**Abstract:**

Clustering, also called unsupervised learning, is an important technique in the field of data mining. According to the type of data sets, clustering algorithms can be divided into two kinds. One is for object data in the distance space, where the objects to be clustered are described by feature vectors. The other is for proximity data, where only the relationship values such as similarities or dissimilarities between objects are known. The latter is a more general case, as the relationship could also be got for the data represented by feature vectors. On the contrary, many real-world data sets can only be represented by relational data for which object-based clustering algorithms could not be applied directly.

Communities are groups of nodes (vertices) which probably share common properties and/or play similar roles within the graph. They can extract specific structures from complex networks, and consequently community detection has attracted considerable attention crossing many areas where systems are often represented as graphs. Community detection is in fact a clustering problem on graphs, and the available information in this problem is often in the form of similarities or dissimilarities (between nodes).
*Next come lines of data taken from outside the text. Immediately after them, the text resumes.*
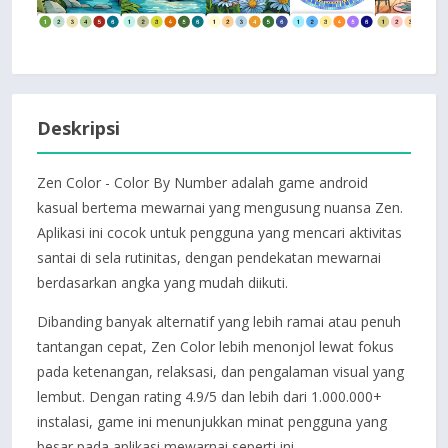
Deskripsi
Zen Color - Color By Number adalah game android
kasual bertema mewarnai yang mengusung nuansa Zen.
Aplikasi ini cocok untuk pengguna yang mencari aktivitas
santai di sela rutinitas, dengan pendekatan mewarnai
berdasarkan angka yang mudah diikuti.
Dibanding banyak alternatif yang lebih ramai atau penuh
tantangan cepat, Zen Color lebih menonjol lewat fokus
pada ketenangan, relaksasi, dan pengalaman visual yang
lembut. Dengan rating 4.9/5 dan lebih dari 1.000.000+
instalasi, game ini menunjukkan minat pengguna yang
besar pada aplikasi mewarnai seperti ini.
We consider in this work to represent graphs as relational data, and propose models for the corresponding relational data clustering. Four approaches are brought forward to handle the community detection problem under different scenarios.
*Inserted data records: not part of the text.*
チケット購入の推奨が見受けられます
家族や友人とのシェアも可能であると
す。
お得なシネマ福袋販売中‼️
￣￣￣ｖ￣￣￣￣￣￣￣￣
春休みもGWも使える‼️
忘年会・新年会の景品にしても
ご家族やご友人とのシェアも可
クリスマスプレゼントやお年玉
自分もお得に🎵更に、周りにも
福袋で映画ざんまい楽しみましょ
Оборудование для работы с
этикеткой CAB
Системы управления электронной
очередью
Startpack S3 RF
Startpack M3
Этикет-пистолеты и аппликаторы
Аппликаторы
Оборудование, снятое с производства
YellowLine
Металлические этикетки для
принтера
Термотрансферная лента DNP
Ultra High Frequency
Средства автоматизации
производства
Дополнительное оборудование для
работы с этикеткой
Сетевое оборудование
We start with a basic situation where nodes in the graph are clustered based on the dissimilarities and propose a new c-partition clustering approach named Median Evidential C-Means (MECM) algorithm.

This approach extends the median clustering methods in the framework of belief function theory. Moreover, a community detection scheme based on MECM is presented. The proposed approach could provide credal partitions for data sets with only known dissimilarities. The dissimilarity measure could be neither symmetric nor fulfilling any metric requirements. It is only required to be of intuitive meaning. Thus it expands application scope of credal partitions. In addition, some practical issues about how to apply the method into community detection problems such as how to determine the initial prototypes and the optimum community number in the sense of credal partitions are discussed. This makes the approach appropriate for graph partitions and enables us to gain a better understanding of the analysed networks, especially for the uncertain and imprecise structures.
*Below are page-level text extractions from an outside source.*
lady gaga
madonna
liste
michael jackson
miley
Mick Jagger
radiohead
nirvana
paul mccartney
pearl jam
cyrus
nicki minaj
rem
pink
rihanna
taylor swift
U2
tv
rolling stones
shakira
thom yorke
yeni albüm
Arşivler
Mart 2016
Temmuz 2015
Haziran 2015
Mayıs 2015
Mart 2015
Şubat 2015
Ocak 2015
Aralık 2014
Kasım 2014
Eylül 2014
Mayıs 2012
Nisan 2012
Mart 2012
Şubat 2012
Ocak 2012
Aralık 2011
In MECM, one single representative object in the original data set is used to describe each of the individual classes. However, in some cases the way of using only one node to describe a community may not be sufficient enough. In order to capture various aspects of the community structures, more members rather than one should be referred as the prototypes of an individual group. Motivated by this idea, a imilarity-based Multiple Prototype (SMP) community detection approach is proposed. The centrality values are used as the criterion to select multiple prototypes to characterize each community. The prototype weights are derived to describe the degree of representativeness of objects for their own communities. Then the similarity

between each node and community is defined, and the nodes are partitioned into divided communities according to these similarities. Crisp and fuzzy partitions could be obtained by the application of SMP.

Following, we extend SMP in the framework of belief functions to get credal partitions so that we can gain a better understanding of the data structure. The prototype weights are incorporate into the objective function of evidential clustering.

The mass membership and the prototype weights could be updated alternatively during the optimization process. In this case, each cluster could be described using multiple weighted prototypes. As we will show, the prototype weights could also provide us some useful information for structure analysis of the data sets.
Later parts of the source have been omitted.